Nesse tema, aliás, a Bahia já deu ao país régua e compasso. Foi aqui que aconteceram a Revolta dos Malês e a Conjuração Baiana. A história é um elemento importante em todo esse episódio, já que mesmo fatos ocorridos há centenas de anos atrás, envolvendo a escravidão e suas práticas nefastas, influenciam até hoje o modo de pensarmos e agirmos no mundo. O povo baiano quer igualdade, dignidade, ontem, hoje e sempre e não tem, nem nunca teve, medo de lutar por isso, seja coletiva, seja individualmente. (Como disse a jornalista Jessica Senra, não nos deitamos para senhores de engenho).
As associações de supermercados e sindicatos que congregam centenas de mercados que vendem esses produtos podem contribuir bastante para isso, orientando e se posicionando, o que não foi feito até agora.
Já existe notícia que uma importante rede de supermercados no Estado do Rio de Janeiro, a rede Zona Sul, devolveu todos os produtos do seu estoque das vinícolas sob suspeita. A própria Apex Brasil – Agência Brasileira de Promoção de Exportações e Investimentos também se posicionou e agiu suspendendo as empresas envolvidas.
E cada um de nós, simples consumidores?
Ora, aqui também vale o lema: o pessoal é político! Muito embora os mais imediatos impactos possam ser sentidos pela ação das empresas, os indivíduos podem sim atuar e possuem potencialmente, grande poder de transformação da realidade à sua volta, depositado em suas mãos.
Dessa forma, todas as pessoas também podem, ao fazer compras, deixar de comprar as marcas envolvidas na contratação espoliante desses baianos resgatados.

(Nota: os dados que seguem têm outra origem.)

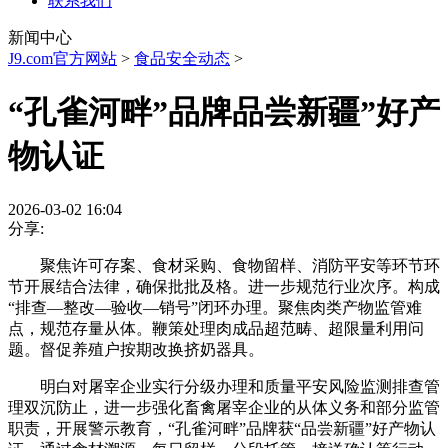
联系我们
新闻中心
J9.com官方网站
>
食品安全动态
>
“孔雀河畔”品牌品尝新疆”好产
物认证
2026-03-02 16:04
分享:
聚焦许可存案、食材采购、食物留样、消防平安等环节环
节开展结合法律，确保批批及格。进一步规范行业次序。构成
“排查—整改—验收—销号”闭环办理。聚焦肉类产物监管难
点，规范存量从体。鞭策处理肉成品超范畴、超限量利用问
题。督促养殖户按期改换挤奶器具。
明白对屠宰企业实行分级办理和质量平安风险监测排查管
理双沉防止，进一步强化畜禽屠宰企业的从体义务和部分监管
职责，开展警示教育，“孔雀河畔”品牌获“品尝新疆”好产物认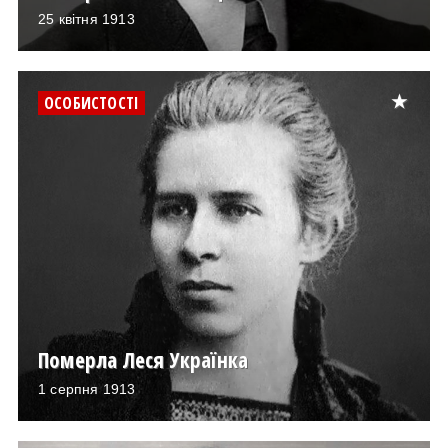
25 квітня 1913
ОСОБИСТОСТІ
Померла Леся Українка
1 серпня 1913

Recusar-se a levar para casa esses produtos é uma mensagem forte e poderosa às vinícolas para que sejam responsabilizadas pelo ocorrido. A nossa indignação não pode ser uma mosca sem asas e não ultrapassar a janela de nossas casas.
Convocamos a todos pessoas jurídicas e físicas, mas igualmente detentoras de um grande poder, para que se mobilizem e recusem os vinhos, sucos e espumantes produzidos pelas vinícolas Aurora, Garibaldi e Salton.
Vamos manter longe das nossas prateleiras e mesas empresas que mantenham condições de trabalho degradantes!